I just noted that automatically generated IDs in respec do not remove parentheses from the ID value, resulting, for example, in URLs like this:
https://rawgit.com/w3c/wcag21/target-size_ISSUE-60/guidelines/#target-size-(no-exception)
Having parentheses is not only hard to type, but they are also quite uncommon in URLs. Email clients sometimes struggle with those characters when linking them, too, resulting in missing the last ), therefore breaking the link.
Can respec just ignore parentheses in IDs, resulting in links like:
https://rawgit.com/w3c/wcag21/target-size_ISSUE-60/guidelines/#target-size-no-exception
I recognize that the HTML spec allows any value for IDs, but this is more a style question, and I hope it can be considered.
Stripping those characters is doable (I agree... they are super ugly), but it risks the id not longer being unique so might be a bit tricky. Need to check what the impact would be.
It used to be the behavior that respec would trim parentheses. The example that triggered this issue is that in a WCAG 2.1 publication of 30 June, parentheses were trimmed in generated IDs, as in https://www.w3.org/TR/2017/WD-WCAG21-20170630/#audio-only-and-video-only-prerecorded, while in a 28 July publication of the same document they are not, as in https://www.w3.org/TR/2017/WD-WCAG21-20170728/#audio-only-and-video-only-(prerecorded). The change in behaviour broke some of our cross references, which in to get the publication out I manually updated, but much prefer going back to the previous behaviour.

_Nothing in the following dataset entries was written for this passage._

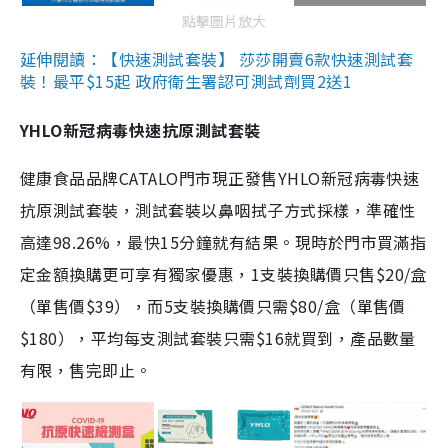
點擊圖片放大
延伸閱讀：【快速測試套裝】 莎莎開賣6款快速測試套
裝！最平$15起 政府衛生署認可測試劑買2送1
YHLO新冠病毒快速抗原測試套裝
健康食品品牌CATALO門市現正發售YHLO新冠病毒快速
抗原測試套裝，測試套裝以鼻咽拭子方式採樣，準確性
高達98.26%，最快15分鐘就有結果。現時於門市買滿指
定金額換購更可享有獨家優惠，1支裝換購價只售$20/盒
（單售價$39），而5支裝換購價只需$80/盒（單售價
$180），平均每支測試套裝只需$16就買到，產品數量
有限，售完即止。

We actually built a lot of infrastructure around the predictable generated ID pattern.
I am reasonably sure the following commit is where the change in behaviour came in, but I don't know how to fix it.
https://github.com/w3c/respec/commit/c1a7be5890bd8b136418609074dec86cd2e75e8b
BTW the reason I'm pretty sure that commit is where the regression came in is, if I run the code in deleted lines 167 - 170, I get the previous result with parentheses excluded, while if I run the replacement code in added lines 171 - 174 I get the new result with parentheses left in. I tested this in a browser console with:
/* old version, result is "audio-only-and-video-only-prerecorded" */
alert ("Audio-only and Video-only (Prerecorded)".toLowerCase().split(/[^-.0-9a-z_]+/i).join("-").replace(/^-+/, "").replace(/-+$/, ""));
/* new version, result is "audio-only-and-video-only-(prerecorded)" */
alert ("Audio-only and Video-only (Prerecorded)".toLowerCase().replace(/\s/gm, "-").replace(/^-+/, "").replace(/-+$/, "").replace(/-+/g, "-"));
Thanks for checking, @michael-n-cooper. I need to look back a bit further as to why I made the change in the first place. I'll see about re-introducing the .split(/[^-.0-9a-z_]+/i) part.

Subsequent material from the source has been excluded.